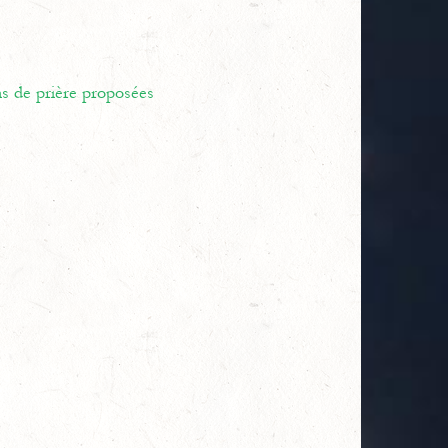
ns de prière proposées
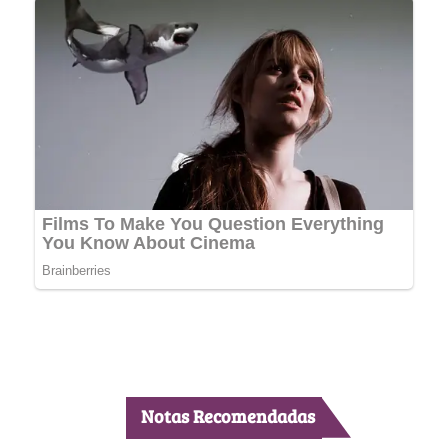
Notas Recomendadas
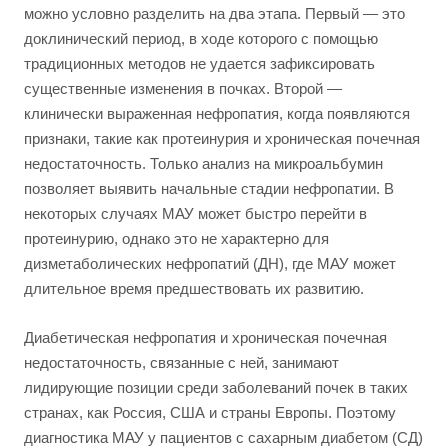
можно условно разделить на два этапа. Первый — это
доклинический период, в ходе которого с помощью
традиционных методов не удается зафиксировать
существенные изменения в почках. Второй —
клинически выраженная нефропатия, когда появляются
признаки, такие как протеинурия и хроническая почечная
недостаточность. Только анализ на микроальбумин
позволяет выявить начальные стадии нефропатии. В
некоторых случаях МАУ может быстро перейти в
протеинурию, однако это не характерно для
дизметаболических нефропатий (ДН), где МАУ может
длительное время предшествовать их развитию.
Диабетическая нефропатия и хроническая почечная
недостаточность, связанные с ней, занимают
лидирующие позиции среди заболеваний почек в таких
странах, как Россия, США и страны Европы. Поэтому
диагностика МАУ у пациентов с сахарным диабетом (СД)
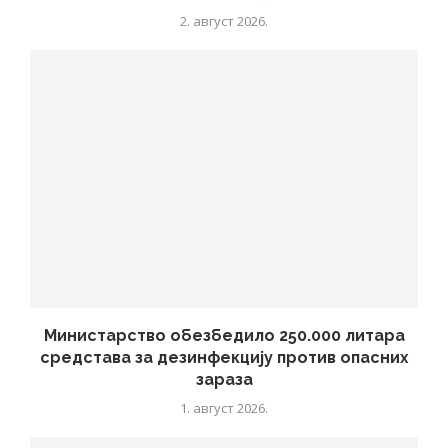
2. август 2026.
Министарство обезбедило 250.000 литара
средстава за дезинфекцију против опасних
зараза
1. август 2026.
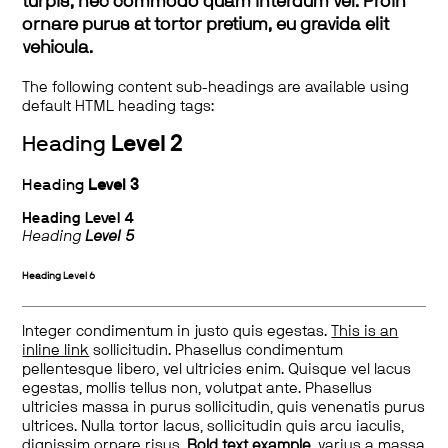
turpis, nec commodo quam interdum vel. Proin
ornare purus at tortor pretium, eu gravida elit
vehicula.
The following content sub-headings are available using
default HTML heading tags:
Heading
Level 2
Heading
Level 3
Heading
Level 4
Heading
Level 5
Heading
Level 6
Integer condimentum in justo quis egestas.
This is an
inline link
sollicitudin. Phasellus condimentum
pellentesque libero, vel ultricies enim. Quisque vel lacus
egestas, mollis tellus non, volutpat ante. Phasellus
ultricies massa in purus sollicitudin, quis venenatis purus
ultrices. Nulla tortor lacus, sollicitudin quis arcu iaculis,
dignissim ornare risus.
Bold text example
, varius a massa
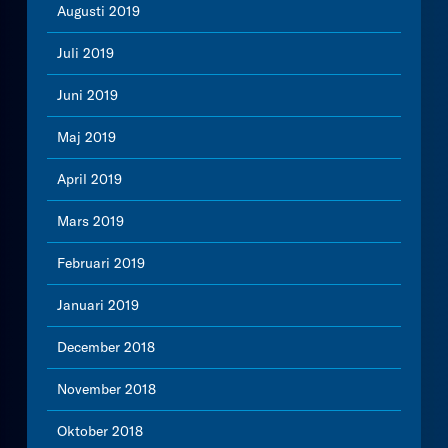
Augusti 2019
Juli 2019
Juni 2019
Maj 2019
April 2019
Mars 2019
Februari 2019
Januari 2019
December 2018
November 2018
Oktober 2018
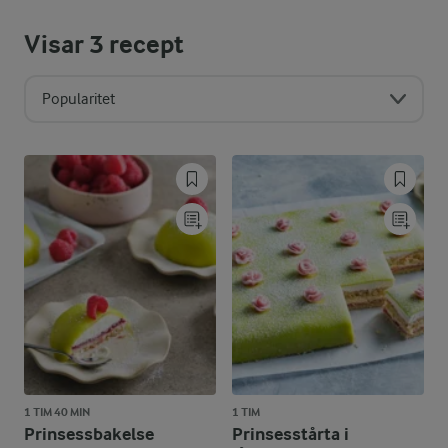
Visar
3
recept
Popularitet
1 TIM 40 MIN
1 TIM
Prinsessbakelse
Prinsesstårta i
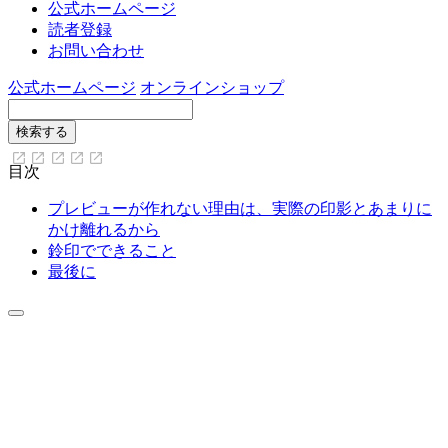
公式ホームページ
読者登録
お問い合わせ
公式ホームページ
オンラインショップ
目次
プレビューが作れない理由は、実際の印影とあまりに
かけ離れるから
鈴印でできること
最後に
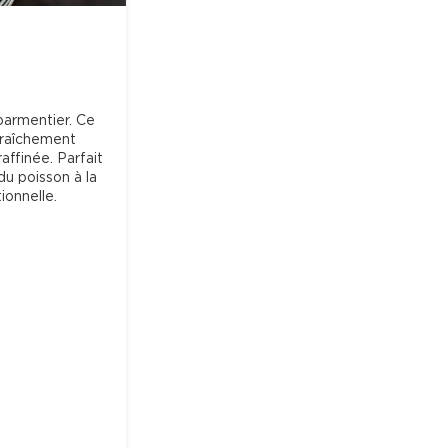
parmentier. Ce 
raîchement 
ffinée. Parfait 
du poisson à la 
onnelle.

---+---

*Required action*. The lines to reproduce run from the one above containing "длительное время предшествовать их развитию." through the one containing "Popularitet". Copy them exactly and leave out all pictures.

*Task output*.
длительное время предшествовать их развитию.
Диабетическая нефропатия и хроническая почечная
недостаточность, связанные с ней, занимают
лидирующие позиции среди заболеваний почек в таких
странах, как Россия, США и страны Европы. Поэтому
диагностика МАУ у пациентов с сахарным диабетом (СД)
2. август 2026.
Министарство обезбедило 250.000 литара
средстава за дезинфекцију против опасних
зараза
1. август 2026.
turpis, nec commodo quam interdum vel. Proin
ornare purus at tortor pretium, eu gravida elit
vehicula.
The following content sub-headings are available using
default HTML heading tags:
Heading
Level 2
Heading
Level 3
Heading
Level 4
Heading
Level 5
Heading
Level 6
Integer condimentum in justo quis egestas.
This is an
inline link
sollicitudin. Phasellus condimentum
pellentesque libero, vel ultricies enim. Quisque vel lacus
egestas, mollis tellus non, volutpat ante. Phasellus
ultricies massa in purus sollicitudin, quis venenatis purus
ultrices. Nulla tortor lacus, sollicitudin quis arcu iaculis,
dignissim ornare risus.
Bold text example
, varius a massa
Augusti 2019
Juli 2019
Juni 2019
Maj 2019
April 2019
Mars 2019
Februari 2019
Januari 2019
December 2018
November 2018
Oktober 2018
Visar
3
recept
Popularitet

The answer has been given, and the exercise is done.